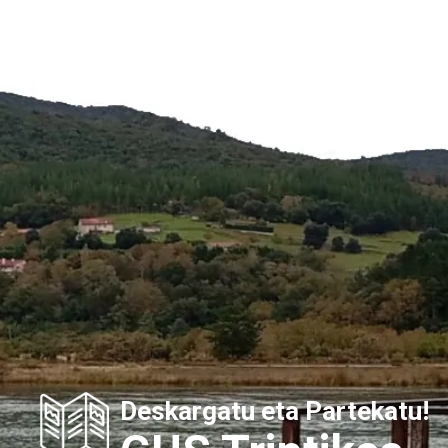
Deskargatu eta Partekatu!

___

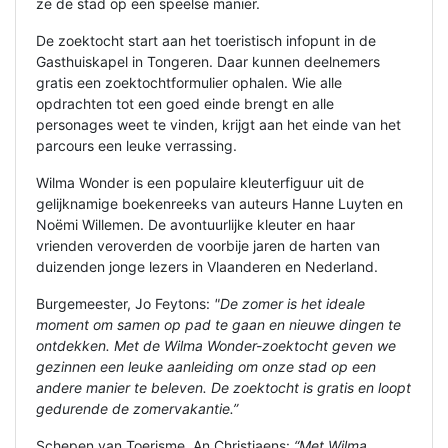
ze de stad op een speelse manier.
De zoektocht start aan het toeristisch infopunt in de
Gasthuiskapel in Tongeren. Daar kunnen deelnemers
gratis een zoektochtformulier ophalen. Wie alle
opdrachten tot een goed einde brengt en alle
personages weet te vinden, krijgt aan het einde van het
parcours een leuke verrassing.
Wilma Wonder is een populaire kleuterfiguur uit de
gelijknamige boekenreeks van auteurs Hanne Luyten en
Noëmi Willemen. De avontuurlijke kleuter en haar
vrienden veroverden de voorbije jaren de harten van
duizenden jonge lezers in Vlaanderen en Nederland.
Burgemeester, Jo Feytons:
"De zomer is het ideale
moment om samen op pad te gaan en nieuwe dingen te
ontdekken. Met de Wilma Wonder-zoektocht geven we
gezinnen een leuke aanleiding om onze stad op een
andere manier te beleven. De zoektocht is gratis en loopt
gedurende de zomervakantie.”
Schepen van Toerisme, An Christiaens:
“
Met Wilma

___

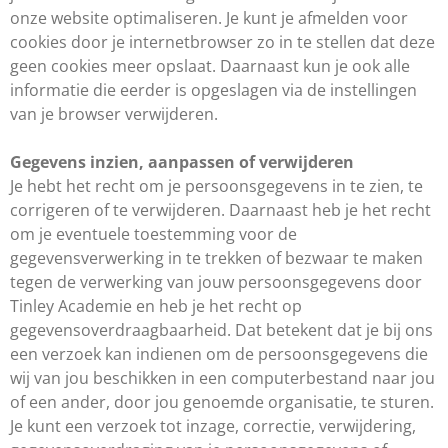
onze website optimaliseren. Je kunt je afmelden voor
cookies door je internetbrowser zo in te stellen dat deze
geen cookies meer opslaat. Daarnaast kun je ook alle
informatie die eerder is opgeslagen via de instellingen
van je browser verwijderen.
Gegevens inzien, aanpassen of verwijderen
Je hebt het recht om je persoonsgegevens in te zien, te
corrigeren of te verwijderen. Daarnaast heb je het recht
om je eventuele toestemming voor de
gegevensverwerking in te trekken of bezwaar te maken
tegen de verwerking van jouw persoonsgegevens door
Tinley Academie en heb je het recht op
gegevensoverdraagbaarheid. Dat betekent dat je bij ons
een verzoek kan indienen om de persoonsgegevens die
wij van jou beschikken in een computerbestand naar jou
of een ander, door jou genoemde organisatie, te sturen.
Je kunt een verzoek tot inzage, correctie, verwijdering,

___

§ **WHAT IS EXPECTED**
Wherever "door" appears in a line of the entries, copy that line.

§ **ANSWER TO THIS PROBLEM**
cookies door je internetbrowser zo in te stellen dat deze
tegen de verwerking van jouw persoonsgegevens door
of een ander, door jou genoemde organisatie, te sturen.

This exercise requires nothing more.